What you have to do: Once the pictures are set aside, output all the records exactly.

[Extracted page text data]
_ _ _

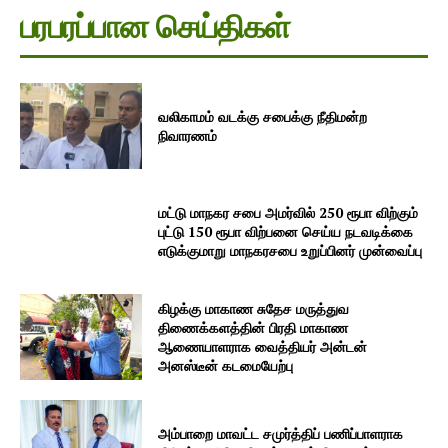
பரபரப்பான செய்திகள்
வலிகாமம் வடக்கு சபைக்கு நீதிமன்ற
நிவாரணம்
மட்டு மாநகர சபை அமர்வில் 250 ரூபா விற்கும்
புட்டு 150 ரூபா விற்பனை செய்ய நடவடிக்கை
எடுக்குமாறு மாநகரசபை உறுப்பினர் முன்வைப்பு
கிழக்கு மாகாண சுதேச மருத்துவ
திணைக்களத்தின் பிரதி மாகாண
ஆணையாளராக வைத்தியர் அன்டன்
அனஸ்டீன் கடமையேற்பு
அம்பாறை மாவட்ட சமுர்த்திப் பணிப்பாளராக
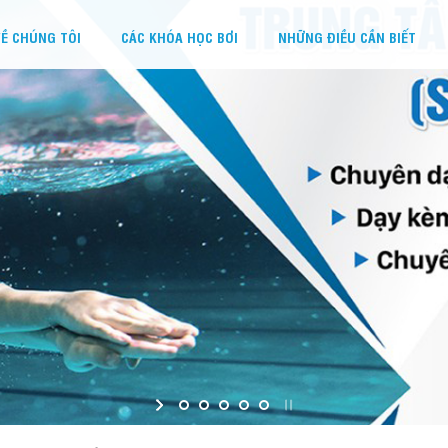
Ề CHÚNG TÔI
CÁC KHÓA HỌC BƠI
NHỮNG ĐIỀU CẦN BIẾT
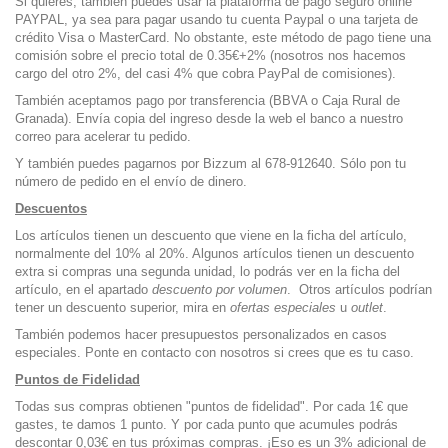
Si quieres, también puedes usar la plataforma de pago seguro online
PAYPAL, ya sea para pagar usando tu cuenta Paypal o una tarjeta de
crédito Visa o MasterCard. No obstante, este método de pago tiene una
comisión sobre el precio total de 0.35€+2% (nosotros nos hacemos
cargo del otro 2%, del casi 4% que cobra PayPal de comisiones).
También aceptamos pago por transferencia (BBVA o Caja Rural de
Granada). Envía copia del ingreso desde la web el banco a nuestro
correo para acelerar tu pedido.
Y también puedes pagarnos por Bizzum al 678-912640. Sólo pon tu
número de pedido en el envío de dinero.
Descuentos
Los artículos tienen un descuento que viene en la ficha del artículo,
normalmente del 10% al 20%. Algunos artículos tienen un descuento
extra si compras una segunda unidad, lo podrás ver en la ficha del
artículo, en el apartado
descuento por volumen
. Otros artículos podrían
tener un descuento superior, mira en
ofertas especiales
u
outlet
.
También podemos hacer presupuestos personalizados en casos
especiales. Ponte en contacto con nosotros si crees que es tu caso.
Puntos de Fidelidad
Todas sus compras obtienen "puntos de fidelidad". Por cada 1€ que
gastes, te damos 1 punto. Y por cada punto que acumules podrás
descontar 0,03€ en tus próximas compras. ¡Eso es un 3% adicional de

_ _ _

Response to this task:
பரபரப்பான செய்திகள்
வலிகாமம் வடக்கு சபைக்கு நீதிமன்ற
நிவாரணம்
மட்டு மாநகர சபை அமர்வில் 250 ரூபா விற்கும்
புட்டு 150 ரூபா விற்பனை செய்ய நடவடிக்கை
எடுக்குமாறு மாநகரசபை உறுப்பினர் முன்வைப்பு
கிழக்கு மாகாண சுதேச மருத்துவ
திணைக்களத்தின் பிரதி மாகாண
ஆணையாளராக வைத்தியர் அன்டன்
அனஸ்டீன் கடமையேற்பு
அம்பாறை மாவட்ட சமுர்த்திப் பணிப்பாளராக
Ề CHÚNG TÔI
CÁC KHÓA HỌC BƠI
NHỮNG ĐIỀU CẦN BIẾT
Si quieres, también puedes usar la plataforma de pago seguro online
PAYPAL, ya sea para pagar usando tu cuenta Paypal o una tarjeta de
crédito Visa o MasterCard. No obstante, este método de pago tiene una
comisión sobre el precio total de 0.35€+2% (nosotros nos hacemos
cargo del otro 2%, del casi 4% que cobra PayPal de comisiones).
También aceptamos pago por transferencia (BBVA o Caja Rural de
Granada). Envía copia del ingreso desde la web el banco a nuestro
correo para acelerar tu pedido.
Y también puedes pagarnos por Bizzum al 678-912640. Sólo pon tu
número de pedido en el envío de dinero.
Descuentos
Los artículos tienen un descuento que viene en la ficha del artículo,
normalmente del 10% al 20%. Algunos artículos tienen un descuento
extra si compras una segunda unidad, lo podrás ver en la ficha del
artículo, en el apartado
descuento por volumen
. Otros artículos podrían
tener un descuento superior, mira en
ofertas especiales
u
outlet
.
También podemos hacer presupuestos personalizados en casos
especiales. Ponte en contacto con nosotros si crees que es tu caso.
Puntos de Fidelidad
Todas sus compras obtienen "puntos de fidelidad". Por cada 1€ que
gastes, te damos 1 punto. Y por cada punto que acumules podrás
descontar 0,03€ en tus próximas compras. ¡Eso es un 3% adicional de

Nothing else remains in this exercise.